One of the issues here was that the Health Insurance Portability and Accountability Act laws known as (HIPAA Compliance) would govern security practices for anyone collecting sensitive personal medical information together along with identifying personal information. This includes all online transactions, and requires the storage and transmissions of sensitive information be encrypted and that security practices are followed with prompt reporting of major security breaches.

Yet another entire set of laws, collectively known as PCI Compliance or Payment Card Industry Data Standard, would apply in this particular instance, as they were wanting to collect credit card information for settling of accounts. Their intention was to store the credit card information on standard web servers, for the simple reason that they were unaware of the security requirements for working with Payment Cards. Similar to HIPAA, all credit card transactions and information must be stored and transmitted in a secure manner, such as through the use of encryption, which encodes information using advanced algorithms and a private key so that it is unreadable.

Since the client was on a very modest budget, and did not want the burden and expense of maintaining sensitive information, we opted for downloadable PDFs that could be printed and brought to the office with the patient on their visit. For online payments, we set up a PayPal button that would redirect the user to PayPal’s secure website, where all transactions are performed and information is stored on their PCI compliant system.

Another requirement of the medical website involved the collection of email addresses for the purposes of marketing health classes and selling products such as supplements. At this point, the CAN-SPAM Act of 2003 also came into play. In simple terms, they could not harvest all their clients’ emails from their medical records into a marketing list without first obtaining their consent. I recommended that they use a double-opt in process such as those offered by Mailchimp or Constant Contact, that would provide an initial signup form and then an email verification link to confirm the subscription.

If you are an individual or business entity, you could face hefty criminal as well as civil penalties for violations in any of these areas, as well as damage the reputation and credibility of yourself and/or your entire company. Legal compliance in all of these areas must be adhered to and implemented from the start, and ignorance of the law is never an acceptable defense for avoiding compliance with the law. I hope this article has provided you with some information that you can take into account when building/maintaining your own site and that you carefully consider the privacy and security of the information that you are storing to avoid expensive penalties and consequences, especially in the areas of email collection, personal medical information and credit card data.

3 thoughts on “Security and Privacy Considerations for Website Owners and Developers

  1. Still very relevant info, and something we’ll all run in to as we work on the web.
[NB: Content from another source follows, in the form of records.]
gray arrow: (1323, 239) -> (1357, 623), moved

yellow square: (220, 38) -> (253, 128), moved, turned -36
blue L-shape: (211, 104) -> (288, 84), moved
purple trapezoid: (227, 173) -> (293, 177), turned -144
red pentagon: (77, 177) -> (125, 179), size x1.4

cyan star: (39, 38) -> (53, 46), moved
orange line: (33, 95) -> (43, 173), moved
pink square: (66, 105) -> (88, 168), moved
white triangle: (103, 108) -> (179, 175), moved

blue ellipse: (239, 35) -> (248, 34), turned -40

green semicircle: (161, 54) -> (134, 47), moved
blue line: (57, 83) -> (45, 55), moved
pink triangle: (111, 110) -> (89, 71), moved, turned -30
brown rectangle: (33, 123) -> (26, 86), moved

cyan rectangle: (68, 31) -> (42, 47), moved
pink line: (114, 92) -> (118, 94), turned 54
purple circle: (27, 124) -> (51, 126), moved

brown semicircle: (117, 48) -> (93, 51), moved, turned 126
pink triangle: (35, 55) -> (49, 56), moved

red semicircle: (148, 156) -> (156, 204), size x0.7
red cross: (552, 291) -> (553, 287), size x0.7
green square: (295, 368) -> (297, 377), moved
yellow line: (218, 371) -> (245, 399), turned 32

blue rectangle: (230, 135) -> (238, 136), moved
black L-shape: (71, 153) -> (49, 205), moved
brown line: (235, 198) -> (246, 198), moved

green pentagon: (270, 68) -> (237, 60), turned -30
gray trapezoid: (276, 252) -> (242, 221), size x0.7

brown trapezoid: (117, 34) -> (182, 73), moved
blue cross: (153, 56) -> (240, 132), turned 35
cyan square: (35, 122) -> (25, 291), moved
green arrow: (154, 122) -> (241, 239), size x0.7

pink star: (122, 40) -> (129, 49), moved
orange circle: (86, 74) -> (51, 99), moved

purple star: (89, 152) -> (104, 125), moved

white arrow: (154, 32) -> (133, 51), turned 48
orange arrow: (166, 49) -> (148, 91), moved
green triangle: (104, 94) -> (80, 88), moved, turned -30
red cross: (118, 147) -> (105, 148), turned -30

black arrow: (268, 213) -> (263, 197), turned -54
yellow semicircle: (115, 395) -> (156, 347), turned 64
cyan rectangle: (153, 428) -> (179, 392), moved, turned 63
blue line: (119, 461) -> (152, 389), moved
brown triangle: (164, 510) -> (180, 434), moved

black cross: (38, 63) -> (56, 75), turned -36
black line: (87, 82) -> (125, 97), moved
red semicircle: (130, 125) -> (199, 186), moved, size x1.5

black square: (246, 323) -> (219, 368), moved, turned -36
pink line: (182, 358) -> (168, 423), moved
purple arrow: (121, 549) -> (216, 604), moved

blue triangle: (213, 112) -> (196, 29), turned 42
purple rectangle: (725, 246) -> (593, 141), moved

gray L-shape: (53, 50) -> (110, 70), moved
    However, it should be noted that adding existing customers to a marketing email is not against CAN-SPAM Act of 2003. There is an exception to the rules when it comes to existing clients or those who have requested information for services in the past. Regardless of whether they’ve asked for commercial messages from you or not.

    There are still ethics at play with this though. So CAN-SPAM addresses this by requiring the message to have a clear label that it’s a marketing email, if the customer email was taken from existing data.

    Again though, great article. PCI compliance is something I have to tell clients about at least every month if not a few times per month.